P4092 - Clear Liquid Diet and Colonoscopy Bowel Preparation Are Effective in Eliminating Retained Gastric Contents in Those on GLP1-RA Agents Undergoing Endoscopic Procedures
Detroit Medical Center/Wayne State University Detroit, MI
Anshu Wadehra, MD1, Fadi Antaki, MD2, Ziad Kanaan, MD, PhD3, Samara Rifkin, MD1, Kirthi Lilley, MD3 1Detroit Medical Center/Wayne State University, Detroit, MI; 2John D. Dingell VA Medical Center and Wayne State University School of Medicine, Detroit, MI; 3John D. Dingell VA Medical Center, Detroit, MI
Introduction: Glucagon-like-peptide-1 receptor agonists (GLP1-RAs) have gained significant popularity due to their use in type 2 diabetes and obesity management. Concerns for safety during endoscopic and surgical procedures have been raised due to their effect on gastric motility. This study aims to assess the rate of retained gastric contents (RGC) and peri-operative complications in those on uninterrupted treatment with GLP1-RAs undergoing upper endoscopy.
Methods: We conducted a retrospective chart review at a single endoscopy unit. Patients on GLP1-RAs who underwent EGD, with or without same-day colonoscopy, from 2018 to 2023 were identified. Patient charts and operative reports were manually reviewed to assess demographic information, dose of GLP1-RAs, presence of peri-operative upper GI symptoms, and presence of RGC on endoscopy.
Results: Fifty-two patients on GLP1-RAs underwent EGD from 2018 to 2023. The mean age was 62, with the majority being male (71%) and Caucasian (58%). Ninety eight percent of patients were diabetic. RGC was found in 23% (12/52) of patients, with only one patient reporting pre-operative GI symptoms (abdominal pain and vomiting). There was no correlation between GLP1-RA dose and RGC. One EGD was aborted due to large RGC. No adverse events were reported.
Additionally, 12 out of the 52 patients underwent same-day colonoscopy with their EGD. These patients followed a clear liquid diet for 24 hours and received a split dose polyethylene glycol 3350-electrolyte solution for bowel preparation, completed 2 hours prior to procedure. No RGC was observed during EGD in these patients. Thus, a clear liquid diet and colonoscopy preparation were significantly associated with a lower chance of RGC compared to a regular diet followed by fasting after midnight (12/40 vs. 0/12, Fisher’s exact test, p< 0.05).
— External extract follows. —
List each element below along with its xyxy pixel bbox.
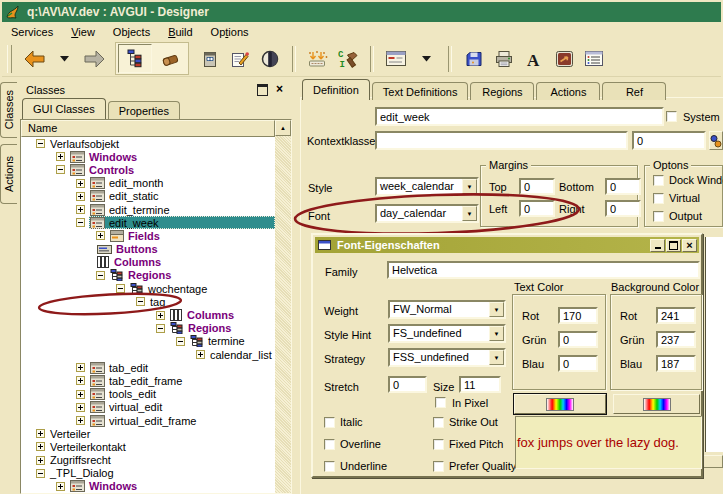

Discussion: Our findings indicate GLP1-RAs are associated with high rates of RGC during EGD. The clinical significance is unclear as most procedures could be completed, and no aspiration was documented. In patients undergoing same-day colonoscopy, the absence of RGC suggests a protective effect from the clear liquid diet or bowel preparation. As a result, colonoscopy procedures should not require interruption of GLP1-RAs or changes to the pre-procedural instructions. A 24-hour clear liquid diet appears to be effective in eliminating RGC in GLP1-RA patients and should be considered as a recommendation prior to EGDs in patients taking GLP1-RAs.
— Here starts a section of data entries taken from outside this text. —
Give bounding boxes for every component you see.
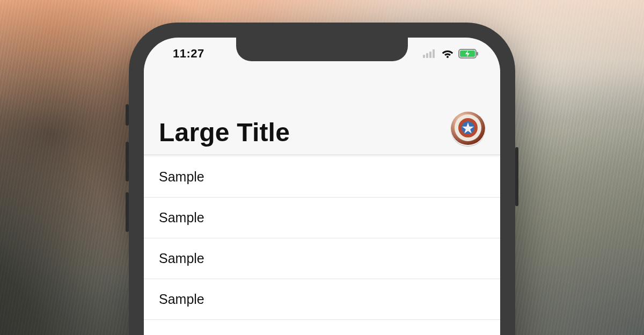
svg-rect-6 (477, 52, 478, 56)
svg-rect-1 (426, 53, 428, 58)
iphone-notch (236, 38, 408, 61)
mute-switch (126, 104, 129, 126)
iphone-frame: 11:27 (129, 23, 515, 335)
page-title: Large Title (159, 118, 290, 147)
svg-rect-0 (423, 55, 425, 58)
cellular-signal-icon (423, 49, 437, 58)
table-row[interactable]: Sample (144, 157, 500, 198)
volume-down-button (126, 192, 129, 232)
table-row[interactable]: Sample (144, 279, 500, 320)
table-row[interactable]: Sample (144, 238, 500, 279)
side-power-button (515, 147, 518, 206)
svg-rect-3 (433, 49, 435, 58)
table-row-label: Sample (159, 210, 204, 225)
status-bar-time: 11:27 (173, 47, 204, 61)
iphone-screen: 11:27 (144, 38, 500, 335)
battery-charging-icon (458, 49, 479, 59)
shield-icon (451, 112, 485, 146)
table-row-label: Sample (159, 292, 204, 307)
volume-up-button (126, 142, 129, 181)
table-view[interactable]: Sample Sample Sample Sample (144, 157, 500, 335)
profile-avatar-button[interactable] (451, 112, 485, 146)
table-row[interactable]: Sample (144, 198, 500, 238)
navigation-bar: Large Title (144, 70, 500, 155)
table-row-label: Sample (159, 169, 204, 185)
svg-rect-2 (429, 52, 431, 58)
table-row-label: Sample (159, 251, 204, 266)
wifi-icon (441, 49, 454, 59)
svg-point-4 (447, 56, 449, 58)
Note: The table for this abstract can be viewed in the ePoster Gallery section of the ACG 2024 ePoster Site or in The American Journal of Gastroenterology's abstract supplement issue, both of which will be available starting October 27, 2024.
Disclosures:
Anshu Wadehra indicated no relevant financial relationships.
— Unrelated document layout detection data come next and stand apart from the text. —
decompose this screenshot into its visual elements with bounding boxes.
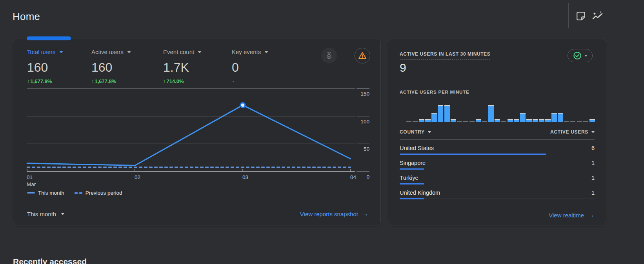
empty-minute-dash — [570, 121, 575, 122]
metric-tab-key-events[interactable]: Key events 0 - — [232, 49, 295, 84]
minute-slot — [551, 100, 558, 122]
minute-bar — [514, 119, 519, 122]
metric-tab-total-users[interactable]: Total users 160 ↑1,677.8% — [27, 49, 91, 84]
chevron-down-icon — [127, 51, 131, 53]
warning-icon[interactable] — [355, 48, 370, 63]
minute-bar — [558, 113, 563, 122]
chart-legend: This month Previous period — [27, 190, 122, 196]
active-users-per-minute-chart[interactable] — [406, 100, 596, 122]
app-canvas: Home Total users 160 ↑1,677.8% Active us… — [0, 0, 644, 264]
check-circle-icon — [573, 51, 582, 60]
row-track-line — [400, 199, 595, 199]
minute-slot — [419, 100, 425, 122]
minute-bar — [451, 119, 456, 122]
y-axis-label: 150 — [360, 91, 369, 97]
minute-bar — [476, 119, 481, 122]
minute-slot — [558, 100, 564, 122]
header-divider — [568, 3, 569, 28]
country-bar — [400, 183, 424, 184]
minute-slot — [526, 100, 533, 122]
metric-delta: ↑1,677.8% — [91, 78, 163, 84]
up-arrow-icon: ↑ — [91, 78, 94, 84]
country-name: United States — [400, 145, 434, 151]
empty-minute-dash — [406, 121, 411, 122]
minute-slot — [533, 100, 539, 122]
chevron-down-icon — [61, 213, 65, 215]
minute-slot — [451, 100, 457, 122]
legend-item-previous-period: Previous period — [75, 190, 122, 196]
table-row[interactable]: United States 6 — [400, 140, 595, 155]
minute-bar — [545, 119, 551, 122]
overview-card: Total users 160 ↑1,677.8% Active users 1… — [13, 38, 381, 226]
active-metric-tab-indicator — [27, 36, 71, 40]
empty-minute-dash — [583, 121, 588, 122]
country-bar — [400, 154, 546, 155]
medal-icon[interactable] — [321, 48, 337, 63]
row-track-line — [400, 169, 595, 169]
country-value: 1 — [591, 190, 595, 196]
metric-tab-event-count[interactable]: Event count 1.7K ↑714.0% — [163, 49, 232, 84]
view-realtime-link[interactable]: View realtime → — [549, 211, 595, 219]
active-users-column-header[interactable]: ACTIVE USERS — [550, 129, 595, 135]
metric-tabs: Total users 160 ↑1,677.8% Active users 1… — [27, 49, 295, 84]
y-axis-label: 0 — [366, 174, 369, 180]
minute-bar — [425, 119, 431, 122]
metric-tab-active-users[interactable]: Active users 160 ↑1,677.8% — [91, 49, 163, 84]
overview-card-footer: This month View reports snapshot → — [27, 207, 369, 221]
legend-item-this-month: This month — [27, 190, 64, 196]
minute-slot — [469, 100, 476, 122]
minute-slot — [413, 100, 419, 122]
view-reports-snapshot-link[interactable]: View reports snapshot → — [300, 210, 369, 218]
minute-slot — [545, 100, 551, 122]
country-column-header[interactable]: COUNTRY — [400, 129, 431, 135]
table-row[interactable]: Türkiye 1 — [400, 170, 595, 184]
empty-minute-dash — [413, 121, 418, 122]
chevron-down-icon — [59, 51, 63, 53]
chevron-down-icon — [264, 51, 268, 53]
country-name: Singapore — [400, 160, 426, 166]
x-axis-label: 01 — [27, 174, 33, 180]
minute-slot — [520, 100, 526, 122]
y-axis-label: 100 — [360, 119, 369, 125]
metric-label: Key events — [232, 49, 261, 55]
minute-slot — [539, 100, 545, 122]
minute-bar — [508, 119, 513, 122]
realtime-card: ACTIVE USERS IN LAST 30 MINUTES 9 ACTIVE… — [388, 38, 606, 226]
x-axis-label: 02 — [135, 174, 140, 180]
legend-label: Previous period — [86, 190, 122, 196]
minute-bar — [438, 105, 443, 122]
dashed-line-swatch — [75, 192, 82, 194]
minute-slot — [463, 100, 469, 122]
notes-icon[interactable] — [576, 11, 586, 21]
recently-accessed-heading: Recently accessed — [13, 257, 87, 264]
minute-slot — [438, 100, 444, 122]
realtime-country-table: COUNTRY ACTIVE USERS United States 6 Sin… — [400, 129, 595, 199]
table-row[interactable]: United Kingdom 1 — [400, 184, 595, 199]
x-axis-label: 04 — [350, 174, 357, 180]
minute-slot — [495, 100, 501, 122]
insights-icon[interactable] — [591, 10, 604, 22]
period-selector[interactable]: This month — [27, 211, 65, 217]
realtime-status-button[interactable] — [568, 49, 593, 62]
minute-bar — [431, 113, 437, 122]
series-solid — [27, 105, 351, 165]
table-row[interactable]: Singapore 1 — [400, 155, 595, 170]
realtime-title: ACTIVE USERS IN LAST 30 MINUTES — [400, 51, 490, 60]
page-title: Home — [13, 11, 40, 23]
medal-icon-glyph — [325, 51, 333, 60]
metric-label: Event count — [163, 49, 194, 55]
minute-slot — [457, 100, 463, 122]
empty-minute-dash — [482, 121, 487, 122]
overview-corner-icons — [321, 48, 370, 63]
arrow-right-icon: → — [361, 210, 369, 218]
minute-slot — [564, 100, 570, 122]
chevron-down-icon — [428, 131, 431, 133]
metric-value: 1.7K — [163, 60, 232, 75]
minute-bar — [533, 119, 538, 122]
minute-bar — [589, 119, 595, 122]
minute-slot — [570, 100, 577, 122]
up-arrow-icon: ↑ — [27, 78, 30, 84]
minute-slot — [501, 100, 507, 122]
minute-slot — [589, 100, 596, 122]
country-name: United Kingdom — [400, 190, 440, 196]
Fadi Antaki indicated no relevant financial relationships.
Ziad Kanaan indicated no relevant financial relationships.
Samara Rifkin indicated no relevant financial relationships.
Kirthi Lilley indicated no relevant financial relationships.
Anshu Wadehra, MD1, Fadi Antaki, MD2, Ziad Kanaan, MD, PhD3, Samara Rifkin, MD1, Kirthi Lilley, MD3. P4092 - Clear Liquid Diet and Colonoscopy Bowel Preparation Are Effective in Eliminating Retained Gastric Contents in Those on GLP1-RA Agents Undergoing Endoscopic Procedures, ACG 2024 Annual Scientific Meeting Abstracts. Philadelphia, PA: American College of Gastroenterology.